7 Apr 2004 (updated 7 Apr 2004 at 22:14 UTC) »

blog du jour: Google power. Impressive.

I continued to upgrade to GNOME 2.6 as I had to build a few packages by hand, including CUPS because it made gnome-print crash (library conflict) and Nautilus (because it missed in PowerPC packages). Still missing gnome-panel and gnome-applets because evolution-data-server is still missing.

The CUPS problem has been plagging me as I wanted to print a letter and I could not. Off course I could have used Mac OS X for that (since Abiword now runs natively on Mac OS X an can print for almost a year now), but I really wanted to know. And that broke Gnumeric as well.

(Update): I just read this article (in French) about a law to be studied by senators tomorrow in France: LEN (Loi pour l'Economie Numérique ie Law for Digital Economy). It says that disclosing intentionally security breach of software send you to jail. In short, security consultant will no longer be allowed in our country. Nice. Smart people. Thank you.

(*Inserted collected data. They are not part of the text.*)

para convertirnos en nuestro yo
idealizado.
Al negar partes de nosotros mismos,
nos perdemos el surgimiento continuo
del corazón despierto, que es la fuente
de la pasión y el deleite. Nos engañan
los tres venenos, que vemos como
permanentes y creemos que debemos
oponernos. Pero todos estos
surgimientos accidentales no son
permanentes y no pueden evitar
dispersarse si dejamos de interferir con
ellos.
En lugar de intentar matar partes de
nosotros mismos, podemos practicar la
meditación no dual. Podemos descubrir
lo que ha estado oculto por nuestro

I partially installed GNOME 2.6 from Debian experimental distribution (PowerPC). Thanks to seb128 for the apt-get tip to fetche GNOME 2.6 automatically out of experimental. Nice Debian splash.

Abiword

Fixed a long-timer bug in the cross-platform framework: the lack of support for Shift modifiers in shortcuts. In the mean time I did make menus a little bit more HIG compliant, for both MacOS X and GNOME.

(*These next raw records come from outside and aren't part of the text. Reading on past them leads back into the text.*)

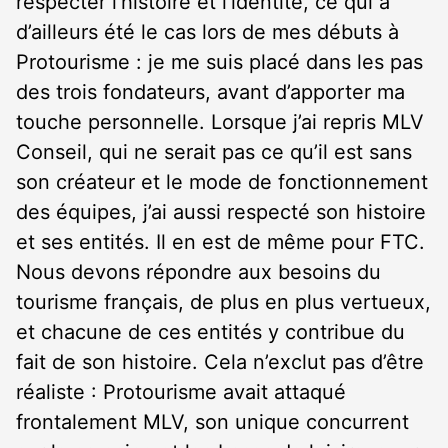
respecter l’histoire et l’identité, ce qui a
d’ailleurs été le cas lors de mes débuts à
Protourisme : je me suis placé dans les pas
des trois fondateurs, avant d’apporter ma
touche personnelle. Lorsque j’ai repris MLV
Conseil, qui ne serait pas ce qu’il est sans
son créateur et le mode de fonctionnement
des équipes, j’ai aussi respecté son histoire
et ses entités. Il en est de même pour FTC.
Nous devons répondre aux besoins du
tourisme français, de plus en plus vertueux,
et chacune de ces entités y contribue du
fait de son histoire. Cela n’exclut pas d’être
réaliste : Protourisme avait attaqué
frontalement MLV, son unique concurrent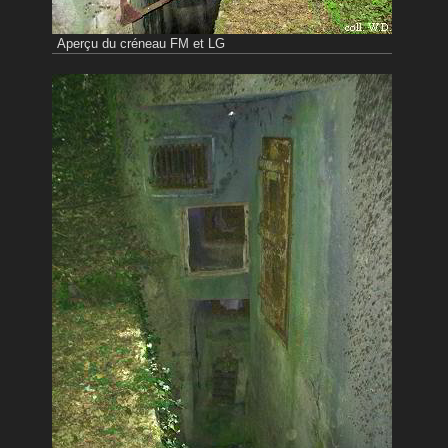
Aperçu du créneau FM et LG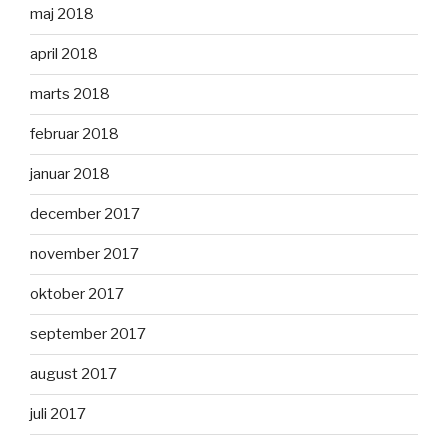
maj 2018
april 2018
marts 2018
februar 2018
januar 2018
december 2017
november 2017
oktober 2017
september 2017
august 2017
juli 2017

Abiword 2.0.6 has been released. Thanks to uwog for the release job.

This week-end has been busy with real life.

XPLC : I don't think pphaneuf needs my help. XPLC compiles right out of the box on Mac OS X and make tests succeed.

Abiword

I need to rewrite clipboard code in our framwork. It currently sucks because it does not abstract at all. And MacOS X version suck even more because it is a half hacked UNIX version. While fixing a crash in it, I found that it was time to rewrite it. Perhaps should I stop diverting and return to my RTF rewrite first even though this would benefit to all the platforms (I'd fix GTK/GNOME build as well)

I also fixed a couple of UI bugs on the Mac. I should note that the Mac release had at least a good acceptance. I only received love later. No hate mail. Anyway, I'm still not satisfied with it and as I already stated, a lot of work to go.

Job

After 2 interview and a I have had a formal job offer from NITI in Montréal, Canada. I'll actually move there from France.

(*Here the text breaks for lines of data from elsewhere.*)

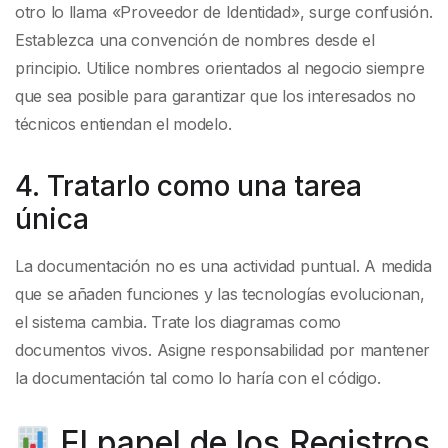
otro lo llama «Proveedor de Identidad», surge confusión.
Establezca una convención de nombres desde el
principio. Utilice nombres orientados al negocio siempre
que sea posible para garantizar que los interesados no
técnicos entiendan el modelo.
4. Tratarlo como una tarea
única
La documentación no es una actividad puntual. A medida
que se añaden funciones y las tecnologías evolucionan,
el sistema cambia. Trate los diagramas como
documentos vivos. Asigne responsabilidad por mantener
la documentación tal como lo haría con el código.
El papel de los Registros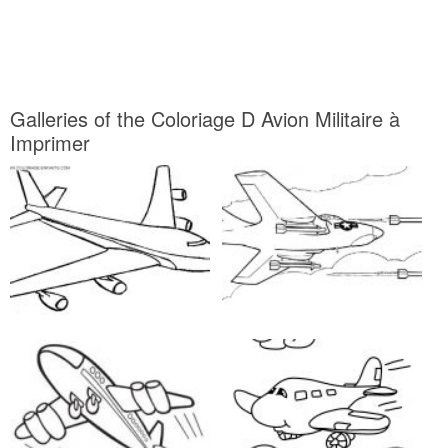
Galleries of the Coloriage D Avion Militaire à
Imprimer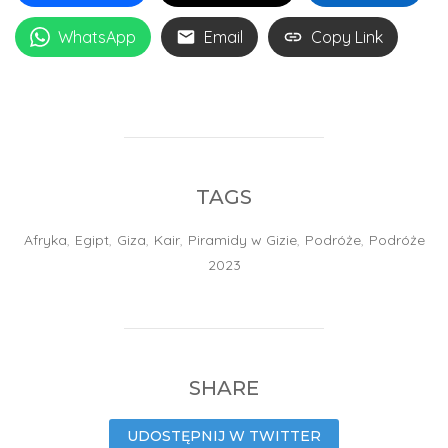
WhatsApp
Email
Copy Link
TAGS
Afryka
,
Egipt
,
Giza
,
Kair
,
Piramidy w Gizie
,
Podróże
,
Podróże
2023
SHARE
UDOSTĘPNIJ W TWITTER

26 Mar 2004 (updated 26 Mar 2004 at 22:26 UTC) »

After reading Daniel Glazman blog and having a good laugh (sorry it is in French), I want to refresh my memories. Where was I 10 years ago ? I was still at university, first year, studying CS. I was also discovering UNIX, and falling in love... (I met my wife the following year... and fell in love too, but not the same way) At that time, my main computing platform was an old Mac LC475 running System 7 (MacOS). I have had already heard about Linux, but not tried yet. I was willing to try NetBSD, but my hardware was not supported at that time. And I had no money to buy a PC as well.

Abiword

Finally implemented dynamic menus in MacOS X version. Thanks to Camino folks for the tip in their source. I don't know why I did not thought about that: subclassing NSMenu. Otherwise, I had API only in 10.3 which I don't really want.

Also backported an RTF fix sunk into larger patch for the 2.0.6 release, committed templates changes for plugins, and other things I forgot.

frehberg: I also found these tutorials worthwhile. Even more that when I needed them, GNOME website was down.